Nous nous heurtons toujours à cette évidente difficulté : le sujet individuel dont nous parlons n’est-il pas déjà constitué comme sujet transcendantal, l’humanité grecque des commencements, pénétrée par le souci théorétique, n’est-elle pas l’humanité transcendantale ? Le sujet individuel qui s’interroge sur son sens est-il encore le sujet naturel, ou bien est-ce sa constitution transcendantale qui l’invite à se réfléchir, car il serait alors structurellement construit pour se réfléchir : c’est là le cercle de la motivation ; n’avons-nous pas assisté sans le savoir à la substitution du sujet naturel, au profit du sujet transcendantal ?16 La présupposition transcendantale éviterait de penser un saut incompréhensible. Qu’est-ce qui me pousse à effectuer la réduction, c’est-à-dire à accomplir de façon philosophique cette tendance naturelle qu’est la curiosité ?
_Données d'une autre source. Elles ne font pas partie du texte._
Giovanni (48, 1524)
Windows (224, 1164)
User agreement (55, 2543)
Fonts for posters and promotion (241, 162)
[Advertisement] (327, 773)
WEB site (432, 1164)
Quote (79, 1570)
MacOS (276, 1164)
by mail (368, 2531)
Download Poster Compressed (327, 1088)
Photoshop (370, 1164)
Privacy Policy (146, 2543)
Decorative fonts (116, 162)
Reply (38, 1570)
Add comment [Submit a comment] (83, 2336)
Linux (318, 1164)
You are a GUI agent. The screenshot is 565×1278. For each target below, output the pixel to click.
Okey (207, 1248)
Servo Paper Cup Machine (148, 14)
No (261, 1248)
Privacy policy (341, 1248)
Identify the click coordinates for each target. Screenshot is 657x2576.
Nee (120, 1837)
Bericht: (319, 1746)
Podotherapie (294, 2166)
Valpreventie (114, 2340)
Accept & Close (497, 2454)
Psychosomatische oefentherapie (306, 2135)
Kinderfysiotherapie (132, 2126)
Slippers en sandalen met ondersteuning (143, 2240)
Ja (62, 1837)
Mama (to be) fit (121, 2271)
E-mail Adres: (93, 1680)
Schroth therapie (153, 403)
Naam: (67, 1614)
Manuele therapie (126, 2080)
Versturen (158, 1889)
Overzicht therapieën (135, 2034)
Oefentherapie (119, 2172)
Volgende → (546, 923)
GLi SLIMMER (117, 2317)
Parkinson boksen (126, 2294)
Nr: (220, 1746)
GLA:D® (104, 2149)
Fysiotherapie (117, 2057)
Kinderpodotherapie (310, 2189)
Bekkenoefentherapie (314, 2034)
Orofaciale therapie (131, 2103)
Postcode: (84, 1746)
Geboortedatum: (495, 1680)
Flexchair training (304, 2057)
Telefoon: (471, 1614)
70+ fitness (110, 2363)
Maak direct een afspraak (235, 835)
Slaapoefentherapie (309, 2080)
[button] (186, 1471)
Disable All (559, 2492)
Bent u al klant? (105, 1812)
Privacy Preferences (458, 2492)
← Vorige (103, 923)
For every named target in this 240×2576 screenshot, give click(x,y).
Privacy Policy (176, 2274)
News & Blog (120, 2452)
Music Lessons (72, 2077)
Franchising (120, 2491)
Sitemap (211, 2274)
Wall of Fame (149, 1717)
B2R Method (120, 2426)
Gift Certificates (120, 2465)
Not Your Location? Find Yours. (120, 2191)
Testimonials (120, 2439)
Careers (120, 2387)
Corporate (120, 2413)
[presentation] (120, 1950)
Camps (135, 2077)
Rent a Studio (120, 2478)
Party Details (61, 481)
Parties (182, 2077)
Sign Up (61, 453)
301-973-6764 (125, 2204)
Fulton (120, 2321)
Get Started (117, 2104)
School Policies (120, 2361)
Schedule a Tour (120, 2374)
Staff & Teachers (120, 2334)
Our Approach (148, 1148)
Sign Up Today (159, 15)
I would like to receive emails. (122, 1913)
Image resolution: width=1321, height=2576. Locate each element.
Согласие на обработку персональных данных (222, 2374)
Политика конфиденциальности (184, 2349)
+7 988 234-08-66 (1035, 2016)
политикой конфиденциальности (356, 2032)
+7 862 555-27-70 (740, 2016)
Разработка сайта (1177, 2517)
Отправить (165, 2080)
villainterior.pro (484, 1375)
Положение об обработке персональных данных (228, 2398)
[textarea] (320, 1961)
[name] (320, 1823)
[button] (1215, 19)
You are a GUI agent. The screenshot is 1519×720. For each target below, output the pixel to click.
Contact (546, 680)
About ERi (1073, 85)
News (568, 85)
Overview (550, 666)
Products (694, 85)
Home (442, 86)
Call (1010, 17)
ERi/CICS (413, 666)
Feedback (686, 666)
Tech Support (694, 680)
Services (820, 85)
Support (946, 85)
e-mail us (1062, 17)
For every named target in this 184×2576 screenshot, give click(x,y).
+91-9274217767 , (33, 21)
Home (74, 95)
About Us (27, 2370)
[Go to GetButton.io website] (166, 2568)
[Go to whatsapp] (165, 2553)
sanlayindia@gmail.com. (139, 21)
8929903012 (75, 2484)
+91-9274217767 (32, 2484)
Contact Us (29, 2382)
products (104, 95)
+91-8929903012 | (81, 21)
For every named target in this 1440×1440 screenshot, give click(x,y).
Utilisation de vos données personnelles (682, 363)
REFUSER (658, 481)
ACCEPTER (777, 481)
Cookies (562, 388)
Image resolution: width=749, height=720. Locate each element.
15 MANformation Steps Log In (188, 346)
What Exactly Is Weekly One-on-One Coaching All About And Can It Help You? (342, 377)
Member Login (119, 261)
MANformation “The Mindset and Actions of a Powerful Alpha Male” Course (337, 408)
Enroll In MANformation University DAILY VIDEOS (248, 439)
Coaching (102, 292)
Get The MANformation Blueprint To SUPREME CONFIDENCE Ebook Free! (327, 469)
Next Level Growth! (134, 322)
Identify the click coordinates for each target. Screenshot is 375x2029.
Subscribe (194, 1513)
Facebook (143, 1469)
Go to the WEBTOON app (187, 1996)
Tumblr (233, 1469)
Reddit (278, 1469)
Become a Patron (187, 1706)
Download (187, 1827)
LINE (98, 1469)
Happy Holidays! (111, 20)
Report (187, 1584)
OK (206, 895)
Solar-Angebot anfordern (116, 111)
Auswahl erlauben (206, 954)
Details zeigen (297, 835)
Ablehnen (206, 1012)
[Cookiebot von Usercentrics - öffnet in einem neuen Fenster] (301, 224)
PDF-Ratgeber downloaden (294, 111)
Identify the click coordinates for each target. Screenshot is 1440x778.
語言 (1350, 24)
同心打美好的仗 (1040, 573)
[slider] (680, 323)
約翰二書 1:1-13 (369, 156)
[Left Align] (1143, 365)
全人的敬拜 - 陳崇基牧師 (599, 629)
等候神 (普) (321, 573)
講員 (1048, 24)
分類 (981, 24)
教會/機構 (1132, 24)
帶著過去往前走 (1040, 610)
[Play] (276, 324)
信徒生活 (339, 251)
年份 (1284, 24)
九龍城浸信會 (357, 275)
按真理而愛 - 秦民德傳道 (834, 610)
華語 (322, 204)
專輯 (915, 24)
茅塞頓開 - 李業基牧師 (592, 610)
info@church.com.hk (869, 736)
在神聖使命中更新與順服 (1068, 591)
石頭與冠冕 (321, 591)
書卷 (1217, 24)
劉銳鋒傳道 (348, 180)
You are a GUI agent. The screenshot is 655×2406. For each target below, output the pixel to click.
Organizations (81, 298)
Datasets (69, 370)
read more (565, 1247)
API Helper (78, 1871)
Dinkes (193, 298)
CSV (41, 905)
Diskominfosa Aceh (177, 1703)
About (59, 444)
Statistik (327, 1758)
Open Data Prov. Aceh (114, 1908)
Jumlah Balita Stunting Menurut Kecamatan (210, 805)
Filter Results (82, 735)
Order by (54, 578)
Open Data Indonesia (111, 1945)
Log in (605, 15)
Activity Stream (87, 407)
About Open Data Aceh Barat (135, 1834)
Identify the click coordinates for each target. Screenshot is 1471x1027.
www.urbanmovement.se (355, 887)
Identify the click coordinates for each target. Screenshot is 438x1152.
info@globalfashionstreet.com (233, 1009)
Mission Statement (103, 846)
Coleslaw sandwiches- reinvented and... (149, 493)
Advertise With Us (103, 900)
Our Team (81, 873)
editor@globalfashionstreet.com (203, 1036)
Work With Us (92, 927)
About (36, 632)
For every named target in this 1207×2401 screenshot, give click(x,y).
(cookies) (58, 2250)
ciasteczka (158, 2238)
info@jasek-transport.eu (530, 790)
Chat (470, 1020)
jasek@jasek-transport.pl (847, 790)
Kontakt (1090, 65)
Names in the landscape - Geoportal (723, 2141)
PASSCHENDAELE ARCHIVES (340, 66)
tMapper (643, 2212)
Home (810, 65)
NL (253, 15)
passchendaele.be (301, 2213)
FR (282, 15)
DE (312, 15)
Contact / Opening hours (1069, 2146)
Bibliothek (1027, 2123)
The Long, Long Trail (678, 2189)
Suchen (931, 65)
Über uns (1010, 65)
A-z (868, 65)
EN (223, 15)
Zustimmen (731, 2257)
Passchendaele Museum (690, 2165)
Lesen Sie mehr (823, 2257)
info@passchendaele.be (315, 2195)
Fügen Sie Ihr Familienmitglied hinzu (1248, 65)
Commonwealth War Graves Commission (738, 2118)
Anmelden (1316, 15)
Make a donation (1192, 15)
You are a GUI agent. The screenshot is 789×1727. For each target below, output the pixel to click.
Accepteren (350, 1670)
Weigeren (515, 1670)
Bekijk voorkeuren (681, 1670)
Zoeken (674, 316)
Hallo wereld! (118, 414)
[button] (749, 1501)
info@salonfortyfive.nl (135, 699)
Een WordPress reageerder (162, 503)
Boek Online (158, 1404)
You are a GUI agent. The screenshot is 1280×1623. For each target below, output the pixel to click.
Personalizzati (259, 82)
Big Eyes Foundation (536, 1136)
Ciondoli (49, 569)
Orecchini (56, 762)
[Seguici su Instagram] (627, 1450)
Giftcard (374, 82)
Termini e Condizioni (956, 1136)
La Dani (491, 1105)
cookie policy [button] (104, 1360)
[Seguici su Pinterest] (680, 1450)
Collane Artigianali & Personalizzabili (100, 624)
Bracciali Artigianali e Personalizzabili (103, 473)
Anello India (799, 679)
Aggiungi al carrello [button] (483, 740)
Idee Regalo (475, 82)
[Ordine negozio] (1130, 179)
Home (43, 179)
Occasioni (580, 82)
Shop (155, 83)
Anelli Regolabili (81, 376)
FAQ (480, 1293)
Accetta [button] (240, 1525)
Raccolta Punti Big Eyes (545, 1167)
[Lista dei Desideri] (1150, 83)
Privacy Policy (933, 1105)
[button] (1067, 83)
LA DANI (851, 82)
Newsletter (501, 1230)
Si la motivation à la curiosité est présente dès l’attitude naturelle, elle est elle même naturelle et, en ce cas, on voit mal comment peut se faire, sans un saut, le passage au transcendantal puisque, par nature, l’attitude naturelle, acceptant tout comme allant de soi, résiste devant l’effort requis pour accomplir la réduction. Il n’y aurait pas de motivation contraignante, et opérant la réduction depuis l’attitude naturelle. La motivation à opérer la réduction paraît elle-même transcendantale. Si elle est effectivement elle-même transcendantale, elle présuppose que je suis, moi qui opère la réduction, déjà situé dans l’attitude transcendantale, ou du moins ayant de fait et immédiatement une “ouverture sur le transcendantal” ?17
Il y a, en effet, un paradoxe premier de la réduction, qui saisit un être dont la motivation même suppose la sortie de l’état naturel. L’ambiguité tient dans la possibilité de la motivation,18 qui est ou bien naturelle, ou bien qui implique un saut, même le dépassement de l’habitus naturel, vers une manière d’être impliquant non seulement que le sujet soit déjà disposé à s’interroger sur la structure de la connaissance, mais possède même déjà le point de vue du philosophe.
La réponse de Husserl ne nous satisfait pas, car on doit observer que l’action de la liberté n’est pas ici proprement thématisée. Cherchons alors chez Fichte, dans la perspective de l’idéalisme transcendantal post-kantien, quel rapport il faut établir entre la simple curiosité, forme pré-philosophique du désir de savoir, et la liberté. Essayons de penser avec Fichte la liberté qui fonde la curiosité, c’est-à-dire la source transcendantale de la tendance psychologique et empirique au savoir.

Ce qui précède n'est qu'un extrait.